Filter with multiple rules

awk -F ',' '$2~/^3/ && $1%2==0{print $0}'

Filter a CSV to lines where the second column starts with a 3 and the first column is even

Explanation

awk is a fully fledged programming language. It can do anything you can do in R, Matlab, or Python.

The subtext here is that just because you can doesn’t mean that you should. Use awk only until it’s no longer the right tool for the job.

awk is Line Oriented

awk is centered around processing lines of input, one at a time.

It’s part of a whole array of tools which share this line-oriented thinking. grep works one line at a time. So do cut, sort, uniq, sed, and many other classic unix tools. There is a whole paradigm for programming centered around processing lines of input.

What this means is that if you want to slurp in a bunch of lines of data, and make changes to lines matching a specific rule, or filter down the data to lines matching some rule, it’s a good bet that awk will fit that problem space nicely.

Usage

The general form of awk usage is

awk [OPTIONS] PROGRAM FILE

When awk is given a file on standard input (e.g. in a pipeline), then the filename argument is omitted.

Reading from a fileReading from stdin
awk '{print $2}' foo.txt
cat foo.txt | awk '{print $2}'

Options

While you can see full information using man awk, the following flag is the single most important one to know about…

Field Separator

-F sets the field separator, or “delimiter”, which is used to split lines into columns. It defaults to splitting on any whitespace.

To split on commas, -F ",". To split on dots, -F ".". And so forth. You can set it to be multiple characters. For example, -F ',:\t' will split on commas, colons, and tab characters.

Quoting Rules

You should always single-quote your awk programs with '. Don’t use double quotes, ".

Why?

In the shell, a double-quoted string can contain variable substitutions using the $ character. e.g.

$ FOO=1
$ echo "FOO has the value $FOO"
FOO has the value 1

But single-quoted strings are treated verbatim.

$ echo 'FOO has the value $FOO'
FOO has the value $FOO

When you run a command in the shell, variable substitutions and other manipulations of a string are done by the shell before the program is run.

awk uses $ and several other characters that may have special meanings to your shell.
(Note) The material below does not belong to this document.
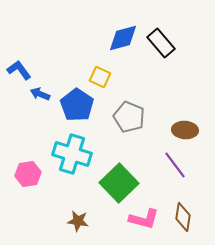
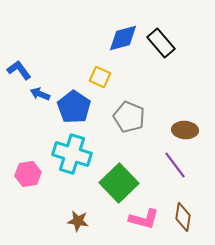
blue pentagon: moved 3 px left, 2 px down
Always use single-quotes so that your program is given to awk exactly as written.

awk Variables

Builtin Variables

There are a few special variables which are necessary for referring to the input. First, $0 refers to the whole line of input. $1 is the first column, $2 the second, and so forth.

Very often, you’ll want to know the number of fields (columns) in a line, or the number of records (lines) that awk has processed so far. These are NF and NR.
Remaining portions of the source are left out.